Pour classer les films analysés, Vaillancourt retient trois grandes catégories: le cinéma du statu quo, le cinéma du questionnement et le cinéma subversif. Ce classement constitue la principale originalité de cet essai admirablement clair.
Le cinéma du statu quo «se contente de reprendre les discours officiels». Dans sa version patriotique, il présente les États-Unis comme «un pays rassurant, juste, triomphant malgré les difficultés, protecteur de ses citoyens, souvent guerrier, prêt à venir en aide au reste de l'humanité». C'est, par exemple, Rocky IV (1985), un film de Sylvester Stallone dans lequel le simple champion américain, plein de belles valeurs, terrasse l'homme-machine soviétique.
Dans sa version «catastrophe» (ouragans, épidémies, psychopathes), le cinéma du statu quo, en apparence apolitique, entretient le besoin «de se sentir protégé par un État fort, une police bien présente, une armée bien entraînée». D'autres films de cette catégorie, pensons aux James Bond, ne sont en fait que des bandes publicitaires qui évacuent les problèmes de société pour nous plonger dans le réconfort des marques.
Un cinéma plus critique
Le cinéma du questionnement, pour sa part, émet des critiques du système en place sans remettre ses fondements en question. W. (2008), d'Oliver Stone, présente Bush junior comme un imbécile, mais se livre moins à une critique profonde du système politique qu'il ne nous plonge dans un psychodrame familial. Dans le genre «allégorique», Avatar (2009), de James Cameron, semble critiquer l'impérialisme américain (une grande compagnie envahit des terres autochtones) et chanter les vertus de l'écologie, mais présente une pauvre tribu sauvée par un Blanc et prône le pacifisme en multipliant les scènes de bataille.
Erin Brockovich (2000), de Steven Soderberg, met en scène une lutte sociale aux allures militantes (une mère de famille monoparentale lutte contre une grosse compagnie polluante), mais fait reposer la victoire du Bien sur le Mal sur les épaules d'une héroïne solitaire à laquelle le système judiciaire, fondamentalement juste, finira par donner raison. Ces films peuvent sembler critiques, mais ils désamorcent eux-mêmes leur portée subversive.
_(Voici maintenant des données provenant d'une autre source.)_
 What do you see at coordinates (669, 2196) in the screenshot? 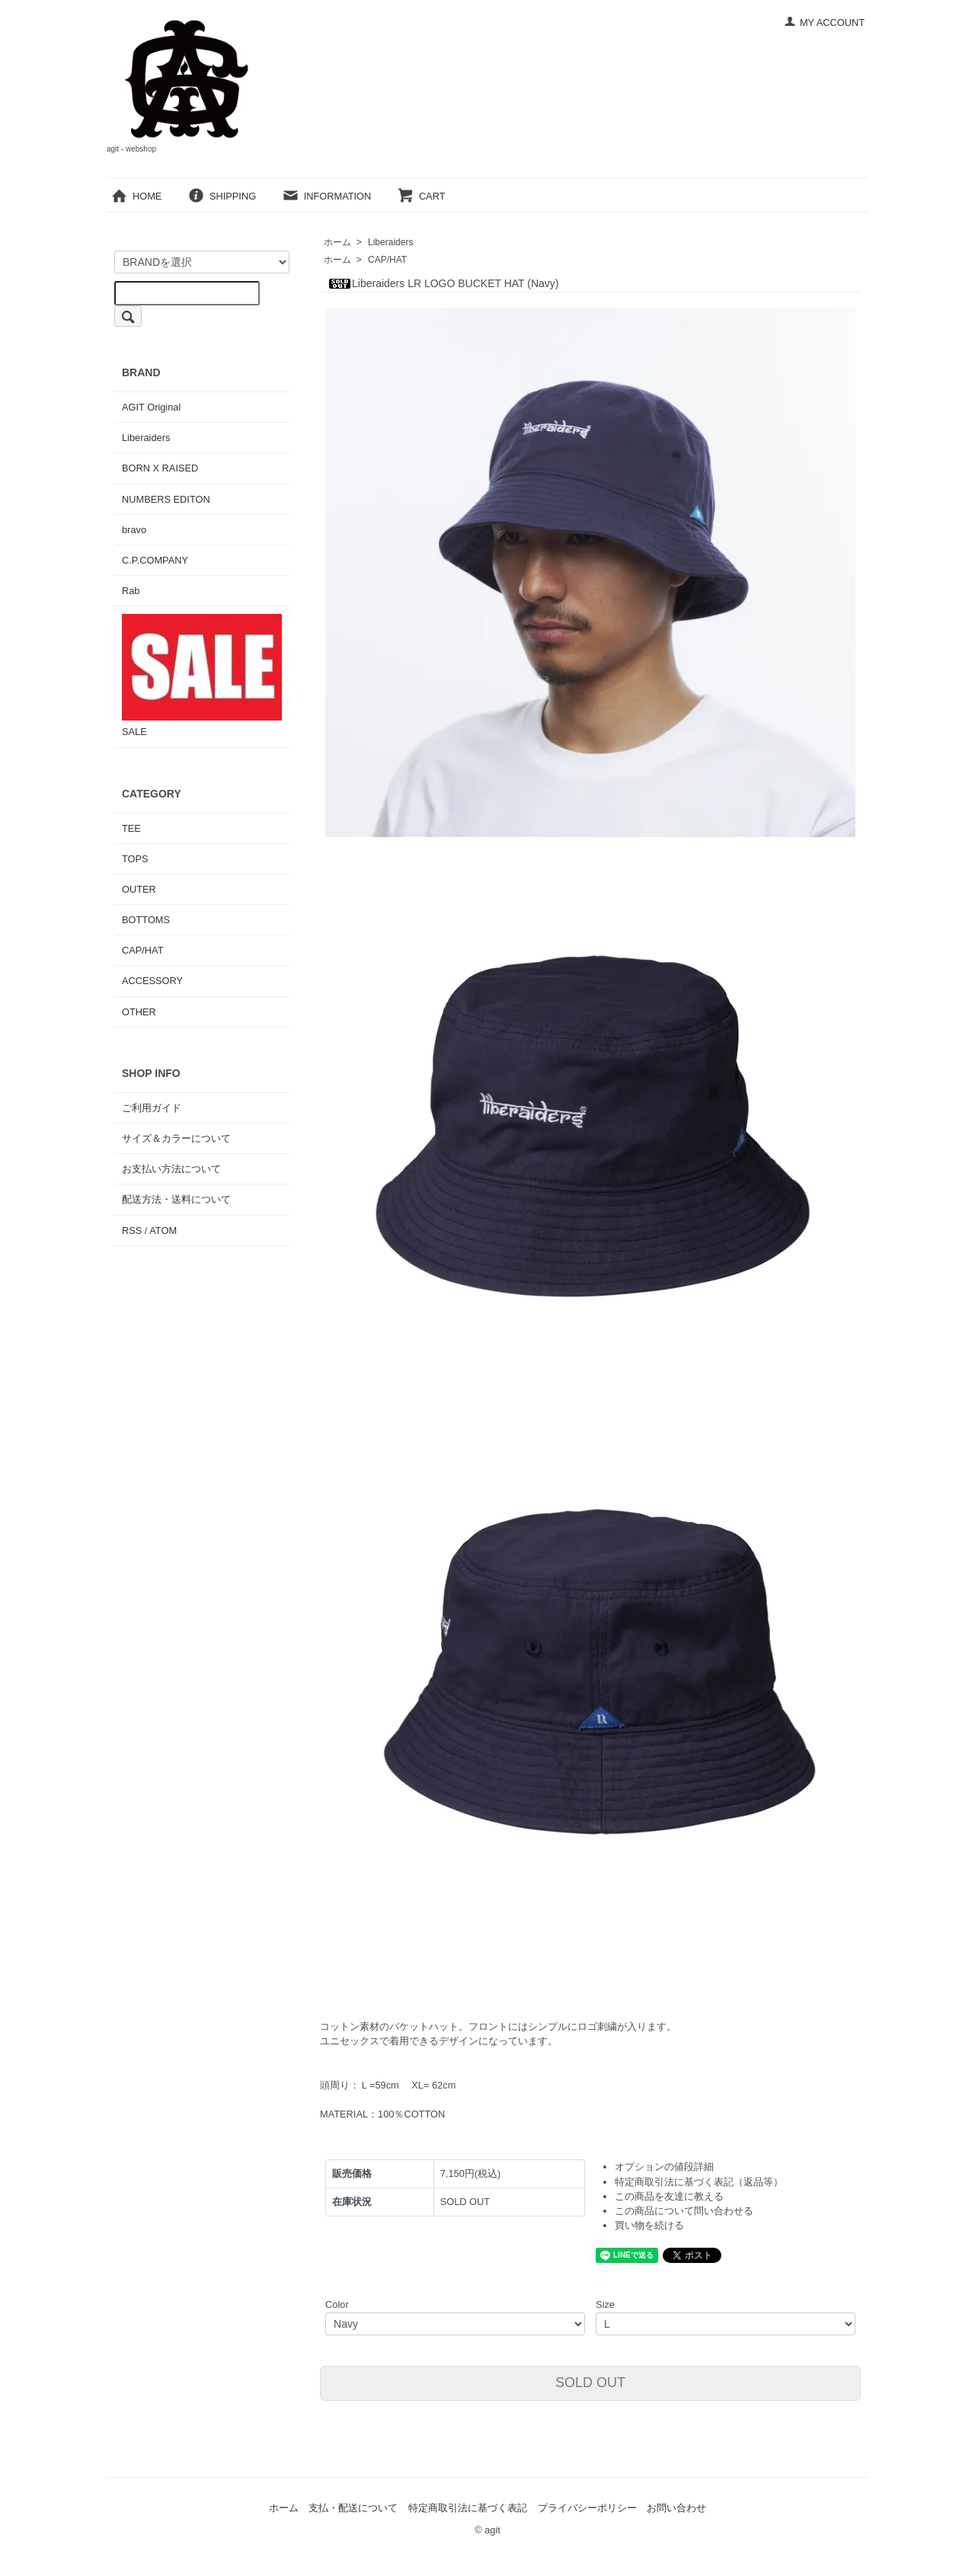
I see `この商品を友達に教える` at bounding box center [669, 2196].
Vaillancourt, qui analyse ou évoque plus de 150 films dans cet essai, se penche enfin sur le cinéma subversif, celui qui «se permet d'aborder de façon nettement dérangeante les grands problèmes». Il en trouve la trace dans le documentaire, chez Michael Moore notamment, qui «mélange avec un bel équilibre l'indignation à un humour irrésistible» pour mettre directement le capitalisme au pilori. Vaillancourt reconnaît que Moore est critiqué pour son simplisme démagogique, mais il retient surtout la «grande cohérence» de son oeuvre et son obstination à dénoncer frontalement «les vicissitudes de la société américaine».
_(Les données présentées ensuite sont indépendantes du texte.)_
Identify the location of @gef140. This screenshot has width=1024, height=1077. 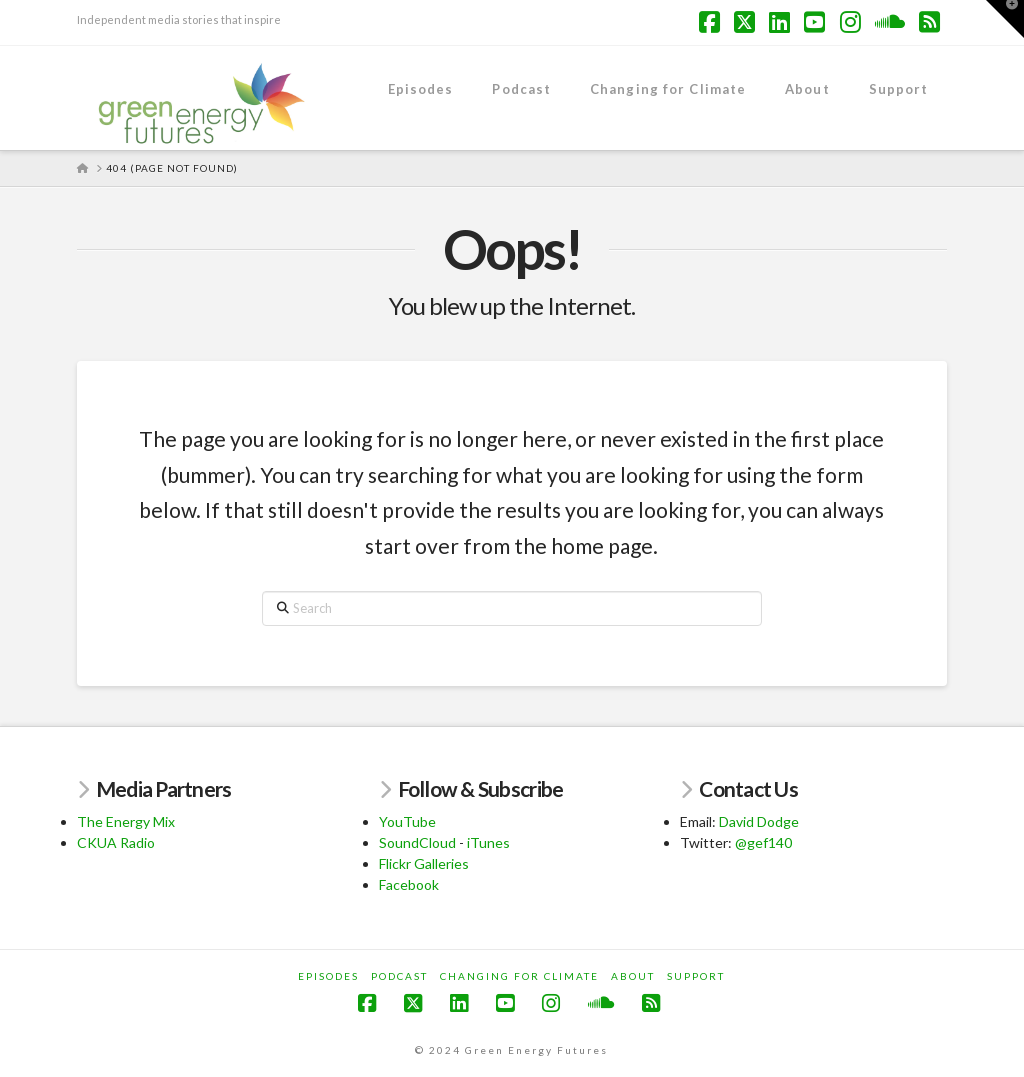
(763, 842).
Dans le domaine de la fiction, l'essayiste retient notamment, comme exemples de cinéma subversif, Bulworth (1998), une comédie de Warren Beatty dans laquelle la soumission des partis politiques aux grandes entreprises est mise au jour, Milk (2008), un film de Gus Van Sant qui raconte le combat civique du militant homosexuel Harvey Milk, et Munich (2005), un film de Steven Spielberg qui conclut que «la solution au conflit israélo-palestinien ne passe pas par la vendetta, telle que pratiquée par les agents du Mossad et leurs ennemis palestiniens».
Solide introduction critique au cinéma politique hollywoodien, cet essai à la fois simple et substantiel est un modèle de pédagogie citoyenne et devrait être au programme des écoles secondaires et des cégeps du Québec. Il montre avec force qu'une activité souvent associée au pur divertissement — regarder un film à grand déploiement — reste un geste éminemment politique qui nécessite un esprit critique informé pour ne pas devenir abrutissant.